Serological testing.

HI and neutralization reactivities were tested as previously described (53), and titers were determined as the highest dilution that completely inhibited viral hemagglutination activities.

Receptor-binding assay.

The receptor preference of each tested virus was examined by using a solid-phase binding assay as described previously (54), using two different glycopolymers: an α-2,3-sialylglycopolymer (Neu5Acα2-3Galβ1-4GlcNAcβ1-pAP [para-aminophenyl]-α-PGA [α-polyglutamic acid]) (avian-type receptor) and an α-2,6-sialylglycopolymer (Neu5Acα2-6Galβ1-4GlcNAcβ1-pAP-α-PGA) (human-type receptor).
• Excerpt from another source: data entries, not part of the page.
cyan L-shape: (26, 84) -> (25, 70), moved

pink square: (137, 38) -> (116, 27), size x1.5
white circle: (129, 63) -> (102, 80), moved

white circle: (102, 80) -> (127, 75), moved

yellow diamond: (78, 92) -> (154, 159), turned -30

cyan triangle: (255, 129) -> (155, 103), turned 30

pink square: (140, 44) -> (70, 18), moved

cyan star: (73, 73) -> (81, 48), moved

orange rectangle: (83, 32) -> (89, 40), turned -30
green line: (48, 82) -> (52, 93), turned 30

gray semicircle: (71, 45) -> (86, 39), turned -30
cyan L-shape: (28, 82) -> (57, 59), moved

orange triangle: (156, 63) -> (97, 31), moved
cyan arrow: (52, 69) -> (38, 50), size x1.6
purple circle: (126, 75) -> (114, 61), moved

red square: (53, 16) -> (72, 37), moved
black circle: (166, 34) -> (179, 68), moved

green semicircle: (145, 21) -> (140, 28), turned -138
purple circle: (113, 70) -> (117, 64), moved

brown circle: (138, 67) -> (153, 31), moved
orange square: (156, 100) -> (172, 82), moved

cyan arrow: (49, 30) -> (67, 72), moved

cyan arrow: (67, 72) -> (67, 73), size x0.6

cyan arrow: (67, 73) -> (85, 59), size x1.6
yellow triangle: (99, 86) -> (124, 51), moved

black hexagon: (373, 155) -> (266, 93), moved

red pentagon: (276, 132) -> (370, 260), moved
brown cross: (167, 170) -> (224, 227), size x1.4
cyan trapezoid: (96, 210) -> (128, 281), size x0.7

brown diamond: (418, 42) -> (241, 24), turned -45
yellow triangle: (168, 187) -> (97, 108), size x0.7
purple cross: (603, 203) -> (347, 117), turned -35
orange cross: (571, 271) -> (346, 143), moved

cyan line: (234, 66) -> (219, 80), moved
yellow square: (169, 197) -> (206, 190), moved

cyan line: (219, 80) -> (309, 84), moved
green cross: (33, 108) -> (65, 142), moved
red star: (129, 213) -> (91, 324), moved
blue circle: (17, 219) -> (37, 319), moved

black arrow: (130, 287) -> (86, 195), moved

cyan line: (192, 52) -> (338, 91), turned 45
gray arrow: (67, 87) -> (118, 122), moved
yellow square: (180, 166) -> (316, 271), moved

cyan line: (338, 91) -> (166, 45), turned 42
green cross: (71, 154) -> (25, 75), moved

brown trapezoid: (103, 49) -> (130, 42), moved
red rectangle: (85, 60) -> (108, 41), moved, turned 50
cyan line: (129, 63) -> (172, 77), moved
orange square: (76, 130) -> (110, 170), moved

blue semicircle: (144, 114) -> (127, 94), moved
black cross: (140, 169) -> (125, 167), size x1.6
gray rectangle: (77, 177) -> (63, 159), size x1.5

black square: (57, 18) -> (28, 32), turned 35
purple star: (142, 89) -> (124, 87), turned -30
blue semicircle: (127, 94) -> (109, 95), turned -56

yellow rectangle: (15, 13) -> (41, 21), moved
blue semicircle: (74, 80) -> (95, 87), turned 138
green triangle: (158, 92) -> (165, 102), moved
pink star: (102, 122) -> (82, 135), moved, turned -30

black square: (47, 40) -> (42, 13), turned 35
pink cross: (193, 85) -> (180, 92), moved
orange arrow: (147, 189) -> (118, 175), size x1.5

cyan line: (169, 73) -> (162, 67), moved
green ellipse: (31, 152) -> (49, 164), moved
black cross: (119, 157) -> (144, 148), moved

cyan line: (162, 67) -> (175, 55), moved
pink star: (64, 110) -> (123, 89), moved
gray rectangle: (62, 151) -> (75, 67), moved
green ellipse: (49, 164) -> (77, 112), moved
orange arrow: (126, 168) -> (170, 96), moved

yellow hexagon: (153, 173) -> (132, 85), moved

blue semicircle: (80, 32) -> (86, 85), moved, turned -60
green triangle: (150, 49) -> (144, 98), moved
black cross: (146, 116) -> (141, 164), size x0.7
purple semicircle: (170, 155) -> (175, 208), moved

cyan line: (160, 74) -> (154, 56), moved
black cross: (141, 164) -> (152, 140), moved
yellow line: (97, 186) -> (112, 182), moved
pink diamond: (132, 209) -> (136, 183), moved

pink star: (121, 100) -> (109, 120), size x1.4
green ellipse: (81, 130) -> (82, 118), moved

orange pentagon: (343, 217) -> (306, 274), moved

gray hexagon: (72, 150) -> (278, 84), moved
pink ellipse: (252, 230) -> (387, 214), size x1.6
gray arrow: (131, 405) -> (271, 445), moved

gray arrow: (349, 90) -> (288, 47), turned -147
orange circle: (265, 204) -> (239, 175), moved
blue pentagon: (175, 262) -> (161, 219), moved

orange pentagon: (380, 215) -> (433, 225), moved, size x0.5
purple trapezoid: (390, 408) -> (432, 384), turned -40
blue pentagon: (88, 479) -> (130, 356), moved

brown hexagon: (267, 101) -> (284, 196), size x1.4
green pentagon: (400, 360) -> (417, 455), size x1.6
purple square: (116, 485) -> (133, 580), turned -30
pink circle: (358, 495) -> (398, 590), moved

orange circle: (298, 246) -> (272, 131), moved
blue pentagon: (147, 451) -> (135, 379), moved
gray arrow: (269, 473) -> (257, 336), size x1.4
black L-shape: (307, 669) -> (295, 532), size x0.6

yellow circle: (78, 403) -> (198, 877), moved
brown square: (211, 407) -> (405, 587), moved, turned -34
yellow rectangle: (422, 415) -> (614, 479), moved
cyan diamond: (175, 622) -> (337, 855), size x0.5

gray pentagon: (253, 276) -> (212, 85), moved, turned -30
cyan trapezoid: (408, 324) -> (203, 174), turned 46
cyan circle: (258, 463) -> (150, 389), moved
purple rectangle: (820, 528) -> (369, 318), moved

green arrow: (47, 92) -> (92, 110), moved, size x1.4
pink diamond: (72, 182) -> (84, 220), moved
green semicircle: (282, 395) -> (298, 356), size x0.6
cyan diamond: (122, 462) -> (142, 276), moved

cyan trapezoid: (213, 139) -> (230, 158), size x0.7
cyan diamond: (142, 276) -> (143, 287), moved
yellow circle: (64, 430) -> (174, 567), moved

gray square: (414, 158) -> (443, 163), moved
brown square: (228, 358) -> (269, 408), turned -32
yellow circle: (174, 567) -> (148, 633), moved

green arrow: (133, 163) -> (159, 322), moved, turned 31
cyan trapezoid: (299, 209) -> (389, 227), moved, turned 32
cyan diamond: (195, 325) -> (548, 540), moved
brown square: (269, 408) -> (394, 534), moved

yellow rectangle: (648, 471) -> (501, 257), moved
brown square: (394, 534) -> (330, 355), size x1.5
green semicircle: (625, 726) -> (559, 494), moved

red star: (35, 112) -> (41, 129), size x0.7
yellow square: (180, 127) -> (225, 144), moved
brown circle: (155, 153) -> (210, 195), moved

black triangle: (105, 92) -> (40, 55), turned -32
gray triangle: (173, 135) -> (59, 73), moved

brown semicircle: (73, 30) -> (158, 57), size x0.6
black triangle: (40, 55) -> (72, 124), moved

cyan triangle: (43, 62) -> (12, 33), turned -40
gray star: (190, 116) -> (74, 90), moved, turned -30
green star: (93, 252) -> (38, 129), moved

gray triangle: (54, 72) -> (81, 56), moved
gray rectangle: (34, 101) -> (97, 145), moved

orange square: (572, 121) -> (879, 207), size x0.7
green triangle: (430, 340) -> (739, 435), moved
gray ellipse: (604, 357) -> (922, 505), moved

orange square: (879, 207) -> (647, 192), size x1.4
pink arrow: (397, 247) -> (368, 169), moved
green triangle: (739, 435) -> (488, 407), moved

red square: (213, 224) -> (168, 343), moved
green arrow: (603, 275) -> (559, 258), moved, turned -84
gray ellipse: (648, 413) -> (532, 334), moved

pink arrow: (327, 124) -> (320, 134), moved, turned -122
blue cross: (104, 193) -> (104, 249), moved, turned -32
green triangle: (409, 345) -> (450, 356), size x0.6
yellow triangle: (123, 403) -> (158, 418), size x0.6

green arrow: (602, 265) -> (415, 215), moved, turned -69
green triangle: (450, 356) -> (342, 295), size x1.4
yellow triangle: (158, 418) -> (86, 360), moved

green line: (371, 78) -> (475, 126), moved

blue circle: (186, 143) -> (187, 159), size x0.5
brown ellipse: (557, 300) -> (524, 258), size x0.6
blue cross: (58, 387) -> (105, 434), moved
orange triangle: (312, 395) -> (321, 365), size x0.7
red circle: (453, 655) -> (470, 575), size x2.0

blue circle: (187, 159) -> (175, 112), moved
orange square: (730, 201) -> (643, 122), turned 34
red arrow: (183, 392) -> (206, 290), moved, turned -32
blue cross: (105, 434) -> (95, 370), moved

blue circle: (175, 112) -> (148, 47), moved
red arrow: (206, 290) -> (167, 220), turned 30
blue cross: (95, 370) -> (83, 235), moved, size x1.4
Chicken antisera against the respective viruses were used as the primary antibodies, and a horseradish peroxidase-conjugated goat anti-chicken antibody (Sigma-Aldrich, St. Louis, MO, USA) was used as the secondary antibody. The absorbance was measured at a wavelength of 490 nm. Each experiment included three replicates.

Viral growth kinetics.

MDCK cells and hTERT-PTECs were infected with the test viruses at multiplicities of infection of 0.001 and 0.01 in the presence of 1 μg/mL and 0.1 μg/mL TPCK-trypsin, respectively, at 37°C. Supernatants were collected at 12, 24, 36, 48, 60, and 72 hpi and stored at −80°C. The viral titers were determined by endpoint titration and expressed as the mean log10 TCID50 per milliliter ± the standard deviation (SD) from three independent experiments.

Statistical analysis.

Data were analyzed by using two-way analysis of variance followed by Tukey’s multiple-comparison test in GraphPad Prism software (version 8.0; GraphPad Software, Inc., San Diego, CA, USA). A P value of <0.05 was considered statistically significant.

Data availability.

The HA genes of the escape mutants were sequenced and have been deposited in GenBank under the accession numbers ON479265 and ON479266.